ArtsBeat reports: A new iPhone application being sold by an independent theatrical producer that promises up-to-the-minute information on discounted Broadway and Off-Broadway tickets sold at the TKTS booth in Times Square has been met with skepticism by the Theater Development Fund, which runs the TKTS discount program and which raised questions about the accuracy of the application.

This week Ken Davenport, the president of Davenport Theatrical Enterprises and a producer of Broadway and Off-Broadway productions like Oleanna and Altar Boyz, introduced an iPhone app called At the Booth. The program, which is sold for 99 cents at the iTunes store, says on its Web site that it “lists all the Broadway and Off-Broadway shows available at the TKTS booth every day and at what price.”

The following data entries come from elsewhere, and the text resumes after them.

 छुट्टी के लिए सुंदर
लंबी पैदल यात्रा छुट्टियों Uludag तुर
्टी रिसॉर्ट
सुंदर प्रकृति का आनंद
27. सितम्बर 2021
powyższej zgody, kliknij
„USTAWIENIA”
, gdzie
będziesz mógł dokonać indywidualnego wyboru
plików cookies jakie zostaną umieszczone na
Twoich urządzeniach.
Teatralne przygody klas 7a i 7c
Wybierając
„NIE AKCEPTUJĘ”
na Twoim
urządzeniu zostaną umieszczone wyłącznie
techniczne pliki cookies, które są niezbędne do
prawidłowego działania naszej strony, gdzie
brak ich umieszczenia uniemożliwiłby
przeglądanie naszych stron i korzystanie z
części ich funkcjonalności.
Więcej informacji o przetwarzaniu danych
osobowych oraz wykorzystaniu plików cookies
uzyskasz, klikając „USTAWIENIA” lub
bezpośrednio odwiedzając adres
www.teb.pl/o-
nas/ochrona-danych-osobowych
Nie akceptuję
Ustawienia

In a telephone interview Mr. Davenport said his goal in selling the app was to get more theatergoers to take advantage of the TKTS booth, “to drive more people there and make it a better experience for the consumer,” and to help bring the theater business into the digital marketplace.

On Friday the Theater Development Fund said that it was preparing its own iPhone application and suggested that At the Booth may not provide a real-time representation of TKTS offerings.

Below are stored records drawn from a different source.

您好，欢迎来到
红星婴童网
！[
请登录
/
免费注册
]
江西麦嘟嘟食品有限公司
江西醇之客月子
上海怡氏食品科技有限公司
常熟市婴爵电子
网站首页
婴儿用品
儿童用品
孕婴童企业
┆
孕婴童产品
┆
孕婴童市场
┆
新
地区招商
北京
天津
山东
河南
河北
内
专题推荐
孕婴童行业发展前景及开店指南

In a statement Victoria Bailey, executive director the fund, said it was “currently beta testing a TKTS/TDF iPhone app that will be available in September,” and which “which will accurately show what is available at all three TKTS Booths (Times Square, South Street Seaport and Downtown Brooklyn).”

Ms. Bailey added, “While we always appreciate efforts to disseminate information about what is available at the TKTS Booths, we are concerned that this recently released app may not provide an accurate picture of ticket availability and line lengths considering the fluidity of both.”

Mr. Davenport declined to specify where the TKTS data provided by the At the Booth app came from. “We have a variety of sources and ways that we get that information, and we just are able to pull it together and put it up in the app,” he said. “It’s not brain surgery. We have a lot of ways that we do it, and a lot of ways that we double-check,” he added.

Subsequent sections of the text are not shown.